▸ Exercise details
Each line of the listing below that includes "nécessaires" must be copied.

▸ Data for the task
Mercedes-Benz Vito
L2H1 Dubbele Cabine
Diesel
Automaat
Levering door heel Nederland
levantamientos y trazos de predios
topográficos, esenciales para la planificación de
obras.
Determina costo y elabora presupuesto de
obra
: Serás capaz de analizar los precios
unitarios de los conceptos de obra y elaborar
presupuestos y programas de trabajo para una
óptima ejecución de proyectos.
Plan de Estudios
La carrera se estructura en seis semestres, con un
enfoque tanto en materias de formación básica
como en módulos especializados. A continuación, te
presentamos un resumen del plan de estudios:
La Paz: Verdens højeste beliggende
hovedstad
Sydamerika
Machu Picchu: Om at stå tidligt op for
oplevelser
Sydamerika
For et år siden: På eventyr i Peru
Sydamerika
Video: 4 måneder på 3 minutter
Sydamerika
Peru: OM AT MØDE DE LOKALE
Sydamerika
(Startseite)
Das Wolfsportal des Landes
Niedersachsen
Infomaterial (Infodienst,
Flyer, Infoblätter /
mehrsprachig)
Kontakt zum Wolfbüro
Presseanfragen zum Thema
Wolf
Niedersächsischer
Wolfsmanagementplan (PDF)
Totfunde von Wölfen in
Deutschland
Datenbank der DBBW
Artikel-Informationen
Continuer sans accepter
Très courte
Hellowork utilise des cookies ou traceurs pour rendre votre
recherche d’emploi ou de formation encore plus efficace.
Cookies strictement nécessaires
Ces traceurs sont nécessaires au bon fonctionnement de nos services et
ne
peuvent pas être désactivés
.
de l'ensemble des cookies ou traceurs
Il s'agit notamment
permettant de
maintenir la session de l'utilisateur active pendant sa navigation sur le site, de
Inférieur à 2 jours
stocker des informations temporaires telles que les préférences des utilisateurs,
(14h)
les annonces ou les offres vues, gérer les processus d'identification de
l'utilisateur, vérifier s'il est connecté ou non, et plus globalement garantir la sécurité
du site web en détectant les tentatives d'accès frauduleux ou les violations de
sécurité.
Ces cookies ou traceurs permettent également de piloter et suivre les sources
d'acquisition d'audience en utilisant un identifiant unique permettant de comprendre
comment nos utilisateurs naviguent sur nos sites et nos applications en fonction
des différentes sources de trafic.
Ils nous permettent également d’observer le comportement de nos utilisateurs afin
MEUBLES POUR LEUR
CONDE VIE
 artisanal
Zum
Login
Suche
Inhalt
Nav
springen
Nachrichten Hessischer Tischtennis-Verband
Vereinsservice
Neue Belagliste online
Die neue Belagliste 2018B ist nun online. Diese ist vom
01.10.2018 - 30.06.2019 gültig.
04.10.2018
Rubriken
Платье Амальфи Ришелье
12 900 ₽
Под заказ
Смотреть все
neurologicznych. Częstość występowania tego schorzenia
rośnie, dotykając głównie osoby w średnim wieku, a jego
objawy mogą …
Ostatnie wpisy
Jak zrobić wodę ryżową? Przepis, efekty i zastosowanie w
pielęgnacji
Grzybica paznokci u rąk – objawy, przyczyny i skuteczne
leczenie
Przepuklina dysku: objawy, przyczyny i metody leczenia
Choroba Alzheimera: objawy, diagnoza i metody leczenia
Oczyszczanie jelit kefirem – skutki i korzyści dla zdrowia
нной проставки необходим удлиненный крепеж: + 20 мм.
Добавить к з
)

▸ Solution
Cookies strictement nécessaires
Ces traceurs sont nécessaires au bon fonctionnement de nos services et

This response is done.